If you are a graduate student (or an undergraduate student involved in research):
How much do you discuss research or other academic topics with your fellow students outside of classes and seminars?; e.g., at lunch or other social opportunities? A lot? Occasionally? Never? (you can also answer according to the situation when you were a student, if your students days are over)
As I described in a recent post, when I was a student, my fellow students and I talked about Science a lot. Some of venues for talking/socializing were faculty-free (some of the grad office space, late night pub excursions), and others involved faculty (late afternoon pub excursions).
It was good to have some informal discussions with faculty, but we also valued our faculty-free times and spaces. In fact, I think these student-only Science discussions were particularly important for me.
As I have surely described at some point in the past, it was after a particularly brutal one-sided "discussion" with one of my committee members that I started the collaboration that resulted in my first paper with another graduate student. This professor had savagely belittled my research and ideas, told me I was stupid and ignorant (in those exact words), and expressed great pessimism that I would ever get a graduate degree of any sort, in part because he was going to vote "fail" at my defense. I staggered back to the grad office area and sat, stunned, on a couch in the common area.
A senior grad student, whom I didn't know well because he was in a somewhat different subfield of research, saw me and asked why I seemed so down. I told him that Professor Z hated my ideas and thought I was an idiot. He said "That is actually a good indication that you might be right. Tell me your ideas." So I did. He was quiet for a few minutes, and then said "I think you are on to something. Let me tell you about some of my work that relates to what you're thinking." So he did, and this started a series of discussions over the course of months. We developed our complementary ideas, tested them, wrote things, sketched things, and eventually published a paper in a journal I thought would be out of my reach as a graduate student.
I credit this grad student with saving my career. I don't know if I would have quit grad school, but I was seriously considering it.
Most conversations among students are not life-changing like that one, but they are nevertheless important ways to develop your ideas and your communication skills. When I started grad school, I had never really had an intellectual debate about Science before. I didn't really know how to argue -- not in the sense of having a hostile disagreement, but in the sense of organizing arguments (evidence) to support an idea or to figure out how to test an idea.
I also had to learn that arguments were not (necessarily) person.
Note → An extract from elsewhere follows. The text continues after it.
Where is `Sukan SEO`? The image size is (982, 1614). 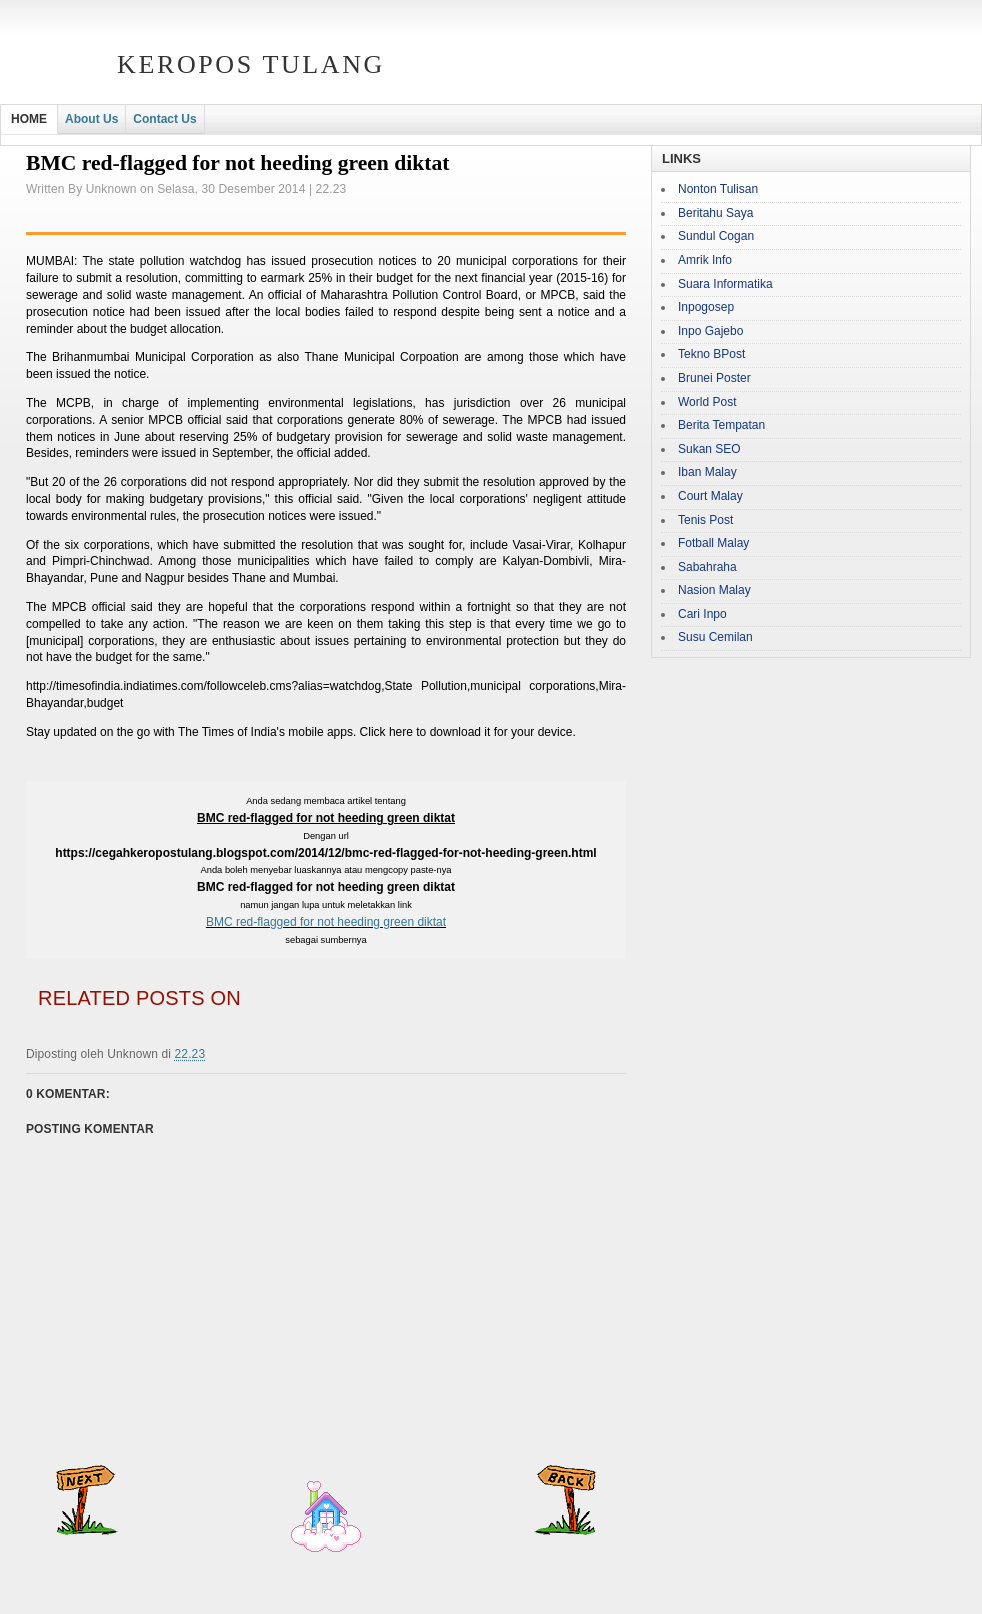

You could lose a scientific argument, but still enjoy the debate, emerge with your self-esteem intact, and learn something important.
Although some of my fellow grad students were quite aggressive and skilled at these discussions, I definitely was not, but I learned a lot by having discussions and debates. I do not think I ever would have learned this from my professors, in part because it wasn't until I was a senior grad student that I started to feel comfortable expressing my opinions in anything approaching an assertive and confident way.
If you are a student in an intellectually stimulating, interactive department: that's great. You are lucky and you will learn many important things. Don't worry if you start out not having much to say, but listen and learn and participate as much as you can. Eventually you will be one of the confident senior grad students or postdocs, but the transformation won't happen by magic. Start talking now!
If you are a student in an environment that for some strange reason does not involve academic discussions outside of the classroom and you want to change that: Find at least one other person who feels the same way you do. Maybe more will join in. Don't let the we-don't-talk-about-work people make all the rules about acceptable topics of conversation. Don't worry if they frown at you. It's fine if there are some times and places when people want a break from intense discussions about work, but this should not be an all-encompassing rule that excludes all such conversations from lunch time, coffee breaks, and other opportunities like that.
In any academic unit, it should be possible to find people who are passionate about their research and studies and who want to talk about what they are working on and learn what others are doing.